Actuellement, les trois bases sont toujours vides. L'éruption a été brève (un nouvel îlot d'une soixantaine de mètres de haut a surgi du lagon qui occupe l'ancien cratère) et des équipes ont pu débarquer sur l'île de la Déception pour empaqueter les équipements divers. Lors du prochain été antarctique, à la fin de 1968, les Britanniques enverront sur l'île de la Déception une expédition composée principalement de géologues et de géomorphologues. Ces spécialistes examineront le volcan et, selon leur avis, les hivernages reprendront ou non dans l'île.

L'âge de l'Antarctique

Deux observations intéressantes ont été faites sur l'âge de l'Antarctique. Des géologues de l'Institut d'études polaires de l'université de l'Ohio ont découvert à 500 km du pôle Sud, dans les montagnes Transantarctiques, le premier fossile de vertébré continental.

À première vue, la trouvaille est modeste : un bout de maxillaire long de 6,3 cm, large de 3,5 cm. Cependant elle apporte un argument important aux partisans de la dérive des continents. L'animal à qui appartenait ce fragment d'os était en effet un amphibien continental (vivant sur terre ou dans l'eau douce) de la sous-classe des labyrinthodontes.

Les labyrinthodontes ont constitué le groupe dominant chez les amphibiens depuis le paléozoïque récent (350 millions d'années) jusqu'au mésozoïque ancien (200 millions d'années). Le spécimen des montagnes Transantarctiques a dû vivre il y a environ 200 millions d'années. Or on avait déjà trouvé des fossiles de la même sous-classe en Australie et en Afrique du Sud dans des roches sensiblement du même âge que celles d'où l'on a extrait l'individu antarctique.

Selon les tenants de la dérive des continents, une partie de l'Antarctique et de l'Amérique du Sud, l'Afrique du Sud, l'Australie, l'Inde seraient des fragments d'un seul continent ancien, le Gondwana. Après s'être séparés les uns des autres, les divers morceaux du Gondwana auraient peu à peu dérivé vers leurs positions actuelles. Il est évident que la découverte d'une faune continentale — déjà des similitudes dans la géologie et la flore avaient été remarquées — apporte un argument de poids aux partisans de la dérive des continents.

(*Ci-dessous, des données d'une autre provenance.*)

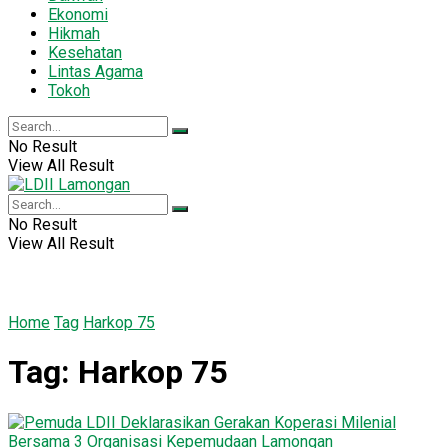
Ekonomi
Hikmah
Kesehatan
Lintas Agama
Tokoh
No Result
View All Result
No Result
View All Result
Home
Tag
Harkop 75
Tag:
Harkop 75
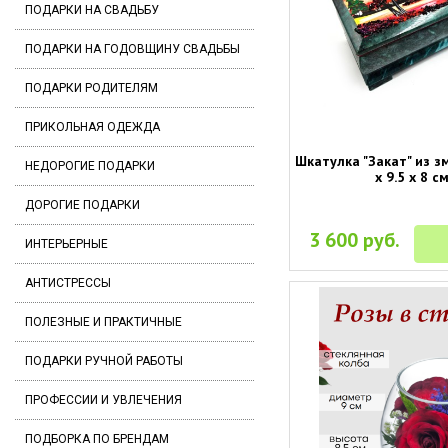
ПОДАРКИ НА СВАДЬБУ
ПОДАРКИ НА ГОДОВЩИНУ СВАДЬБЫ
ПОДАРКИ РОДИТЕЛЯМ
ПРИКОЛЬНАЯ ОДЕЖДА
Шкатулка "Закат" из з
НЕДОРОГИЕ ПОДАРКИ
х 9.5 х 8 см
ДОРОГИЕ ПОДАРКИ
3 600 руб.
ИНТЕРЬЕРНЫЕ
АНТИСТРЕССЫ
ПОЛЕЗНЫЕ И ПРАКТИЧНЫЕ
ПОДАРКИ РУЧНОЙ РАБОТЫ
ПРОФЕССИИ И УВЛЕЧЕНИЯ
ПОДБОРКА ПО БРЕНДАМ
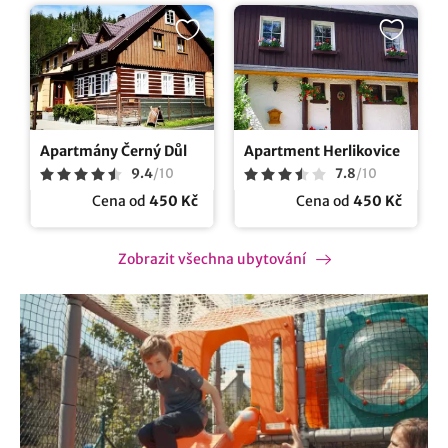
Apartmány Černý Důl
Apartment Herlikovice
9.4
/
10
7.8
/
10
Cena od
450 Kč
Cena od
450 Kč
Zobrazit všechna ubytování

Autre précision sur l'âge de l'Antarctique ou plutôt sur l'âge de la calotte glaciaire qui recouvre le continent : de la glace était déjà en place il y a plus de 2,7 millions d'années. Des chercheurs américains ont en effet trouvé, dans la Taylor Valley, à environ 110 km de McMurdo, des dépôts volcaniques reposant sur une surface antérieurement modelée par une glaciation. Laves et cendres ont été datées par la méthode potassium-argon : 2,7 millions d'années au moins.

Au miocène

Or l'érosion glaciaire qui a modelé la surface s'est exercée avant la mise en place du matériel volcanique. Cette ancienneté des glaces antarctiques est confirmée par l'analyse de débris d'érosion glaciaire retrouvés par carottage des fonds de l'océan Antarctique. Cette analyse a prouvé que les glaciers antarctiques donnaient naissance à un maximum d'icebergs il y a déjà 2 à 3 millions d'années. En 1963, des travaux analogues furent menés à 1 000 km de la station Byrd sur la côte de la mer de Bellingshausen : les temps miocènes, il y a 22 millions d'années, avaient déjà connu une glaciation.

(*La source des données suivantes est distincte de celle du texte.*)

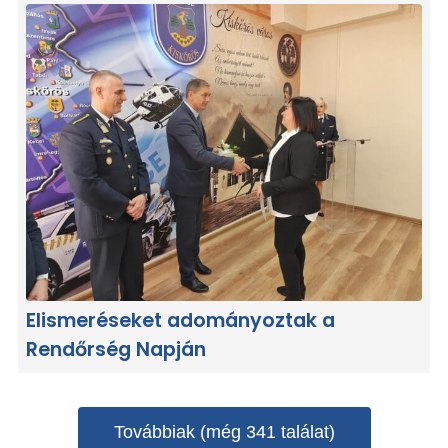
Elismeréseket adományoztak a
Rendőrség Napján
Továbbiak (még 341 találat)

Non loin de la station Byrd les Américains ont réussi à forer l'inlandsis jusqu'au socle rocheux. Ils ont ainsi prélevé une carotte de glace d'un diamètre d'une douzaine de centimètres et d'une longueur de 2 135 mètres (en morceaux il est vrai). Des fragments du socle ont aussi été remontés pour analyse.

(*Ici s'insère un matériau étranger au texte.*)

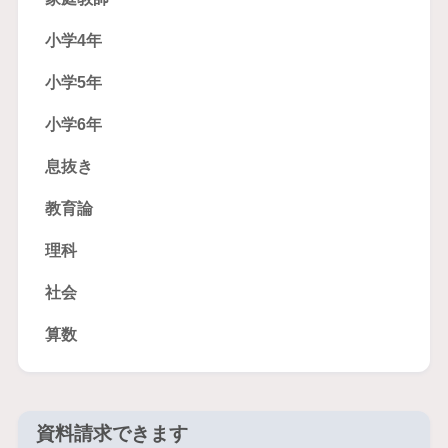
小学4年
小学5年
小学6年
息抜き
教育論
理科
社会
算数
資料請求できます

Il a fallu plus d'un mois pour mener à bien l'opération. Mais le plus important reste à faire. Les morceaux de carotte ont été envoyés dans un laboratoire de Hanover (New Hampshire). Là on espère en tirer de multiples informations sur les conditions climatiques et atmosphériques qui régnaient dans l'Antarctique il y a plusieurs dizaines de milliers d'années. Peut-être en obtiendra-t-on aussi des précisions sur la vitesse d'accumulation de la neige et des poussières météoriques, sur l'écoulement de la neige, sur la physique de la glace, sur la nature du socle rocheux.